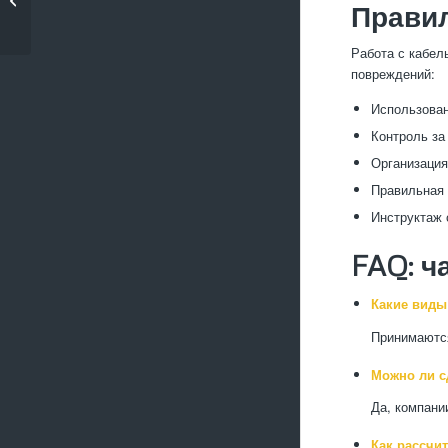
Правил
метал...
Работа с кабел
повреждений:
Использован
Контроль за
Организация
Правильная 
Инструктаж 
FAQ: ч
Какие виды
Принимаются
Можно ли с
Да, компани
Как рассчи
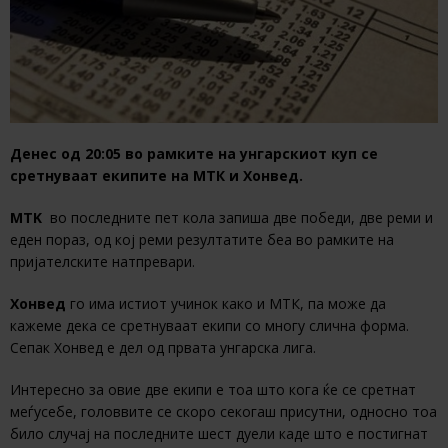
Денес од 20:05 во рамките на унгарскиот куп се
сретнуваат екипите на МТК и Хонвед.
MTK
во последните пет кола запиша две победи, две реми и
еден пораз, од кој реми резултатите беа во рамките на
пријателските натпревари.
Хонвед
го има истиот учинок како и МТК, па може да
кажеме дека се сретнуваат екипи со многу слична форма.
Сепак Хонвед е дел од првата унгарска лига.
Интересно за овие две екипи е тоа што кога ќе се сретнат
меѓусебе, головвите се скоро секогаш присутни, односно тоа
било случај на последните шест дуели каде што е постигнат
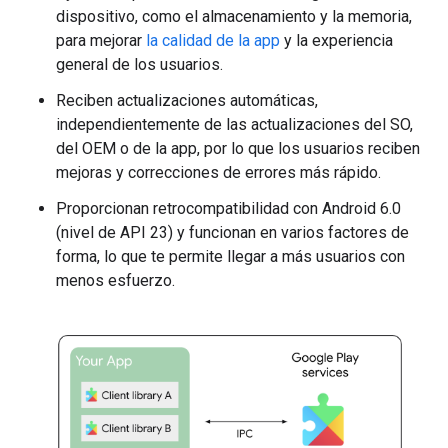
dispositivo, como el almacenamiento y la memoria,
para mejorar
la calidad de la app
y la experiencia
general de los usuarios.
Reciben actualizaciones automáticas,
independientemente de las actualizaciones del SO,
del OEM o de la app, por lo que los usuarios reciben
mejoras y correcciones de errores más rápido.
Proporcionan retrocompatibilidad con Android 6.0
(nivel de API 23) y funcionan en varios factores de
forma, lo que te permite llegar a más usuarios con
menos esfuerzo.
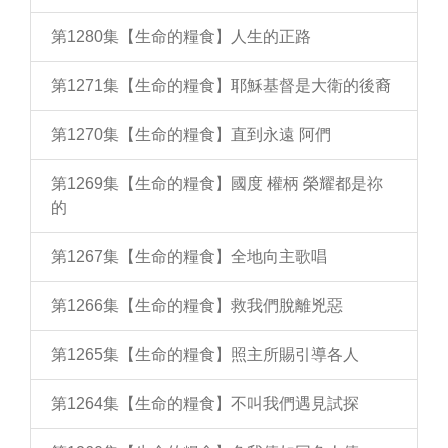
第1280集【生命的糧食】人生的正路
第1271集【生命的糧食】耶穌基督是大衛的後裔
第1270集【生命的糧食】直到永遠 阿們
第1269集【生命的糧食】國度 權柄 榮耀都是祢
的
第1267集【生命的糧食】全地向主歌唱
第1266集【生命的糧食】救我們脫離兇惡
第1265集【生命的糧食】照主所賜引導各人
第1264集【生命的糧食】不叫我們遇見試探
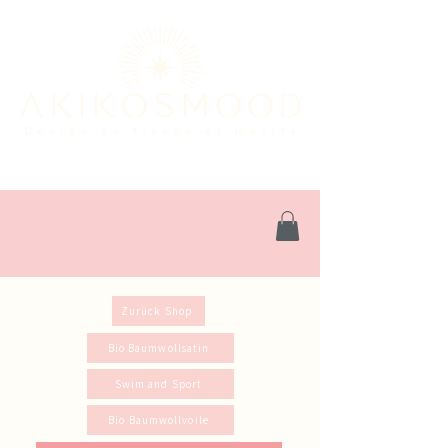
Zurück Shop
Bio Baumwollsatin
Swim and Sport
Bio Baumwollvoile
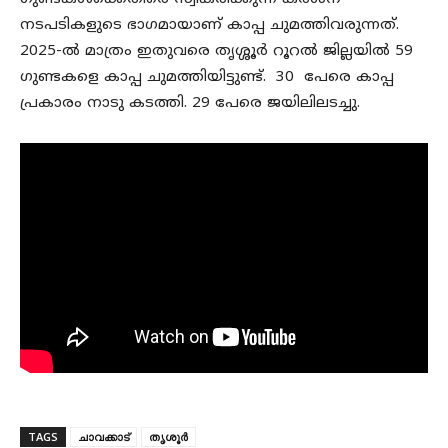
നടപടികളുടെ ഭാഗമായാണ് കാപ്പ ചുമത്തിവരുന്നത്.
2025-ൽ മാത്രം ഇതുവരെ തൃശ്ശൂർ റൂറൽ ജില്ലയിൽ 59
ഗുണ്ടകളെ കാപ്പ ചുമത്തിയിട്ടുണ്ട്. 30 പേരെ കാപ്പ
പ്രകാരം നാടു കടത്തി. 29 പേരെ ജയിലിലടച്ചു.
TAGS
ചാവക്കാട്
തൃശൂർ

# # # #

• [What the exercise asks]
Go through the entries. Report every line that contains the word "рамките".

• [Answer box]
Денес од 20:05 во рамките на унгарскиот куп се
еден пораз, од кој реми резултатите беа во рамките на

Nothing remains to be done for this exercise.